At least 60 classrooms and 49 pit-latrines are to be constructed in the first phase, at Paysannat L; a primary school in Mahama Sector located a kilometer from the camp.

The construction is estimated to cost Rwf 1.5bn, funded by the United Nations High Commissioner for Refugees (UNHCR).

The project will be implemented by the Adventist Development and Relief Agency (ADRA-Rwanda).

In an interview on Monday, Monica Tse Candido, the associate protection officer at UNHCR, said the agency is supporting the construction of more than 112 classrooms near Mahama camp for the refugee children.
“The school will serve both host community and refugee children,” she said.

The classrooms are expected to be ready by the end of December this year, according Samuel Ndayambaje, the in -charge of education at ADRA.

Ndayambaje said phase one of the construction works started last month and the second phase would start this month.

“This month, the second phase will start with construction of 50 classrooms, 50 pit-latrines and two girls’ rooms.

Students from Primary Four up to Senior Six will use the new classrooms, while others will be using makeshift classrooms until the construction for all phases is complete,” Ndayambaje said.

He added that at least 15,517 children of school-going age are registered in Mahama camp.

Currently, the children are undertaking a five –month induction programme to help them get acquainted with the Rwandan education system before starting schooling next academic year.
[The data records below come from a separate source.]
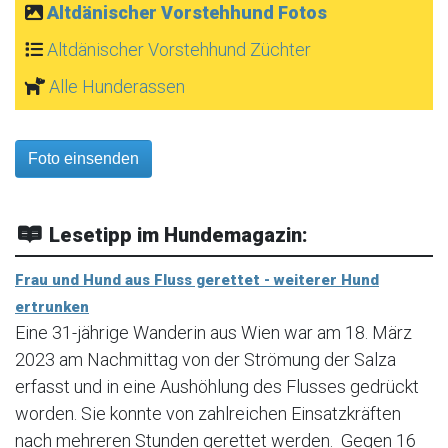
Altdänischer Vorstehhund Fotos
Altdänischer Vorstehhund Züchter
Alle Hunderassen
Foto einsenden
Lesetipp im Hundemagazin:
Frau und Hund aus Fluss gerettet - weiterer Hund
ertrunken
Eine 31-jährige Wanderin aus Wien war am 18. März
2023 am Nachmittag von der Strömung der Salza
erfasst und in eine Aushöhlung des Flusses gedrückt
worden. Sie konnte von zahlreichen Einsatzkräften
nach mehreren Stunden gerettet werden. Gegen 16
Under this programme to end by December, the students learn languages, including English, French, Kinyarwanda and Kiswahili, as well as mathematics.

Burundian refugees’ number soars to 69,000

According to Jean Claude Rwahama, the director of refugee unit at Ministry of Disaster Management and Refugee Affairs (MIDIMAR), the number of Burundian refugees in Rwanda now stands at 69,000.
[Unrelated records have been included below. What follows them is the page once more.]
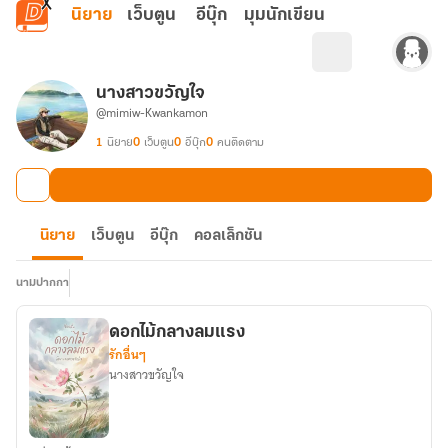
ข้ามไปยังเนื้อหาหลัก
นิยาย
เว็บตูน
อีบุ๊ก
มุมนักเขียน
นางสาวขวัญใจ
@mimiw-Kwankamon
1
นิยาย
0
เว็บตูน
0
อีบุ๊ก
0
คนติดตาม
นิยาย
เว็บตูน
อีบุ๊ก
คอลเล็กชัน
นามปากกา
ดอกไม้กลางลมแรง
รักอื่นๆ
นางสาวขวัญใจ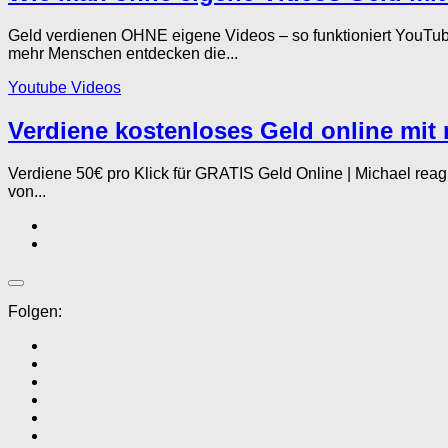
Geld verdienen OHNE eigene Videos – so funktioniert YouTub
mehr Menschen entdecken die...
Youtube Videos
Verdiene kostenloses Geld online mit 
Verdiene 50€ pro Klick für GRATIS Geld Online | Michael rea
von...
Folgen: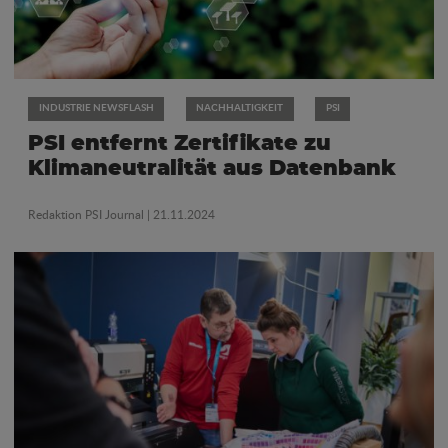
INDUSTRIE NEWSFLASH
NACHHALTIGKEIT
PSI
PSI entfernt Zertifikate zu
Klimaneutralität aus Datenbank
Redaktion PSI Journal
| 21.11.2024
Although MIDMAR had projected to accommodate a smaller number, Rwahama said the Government could not limit the number of incoming refugees.

“The Government expected to accommodate at least 50,000 refugees. The number is obviously beyond what we expected. But when there are changes, new measures should be taken. Rwanda has done and is still doing its best to accommodate whoever flees into the country. Securing Burundians is our responsibility,” Rwahama said.

New measures in rainy season

Tse Candido said UNHCR is more concerned about the well-being of the refugees as the rains start.

“Health conditions are more likely to deteriorate during the wet season. We are currently moving refugees from tents to semi-permanent shelters and trying to build enough shelters to house some 44,000 refugees currently living in Mahama.

“We are also laying the foundation for a water supply system to cater for the refugees and local host population.

This is a heavy endeavor and it has proved challenging to dig boreholes in Kirehe,” Monica she added.

She said 30-50 Burundian refugees are received daily.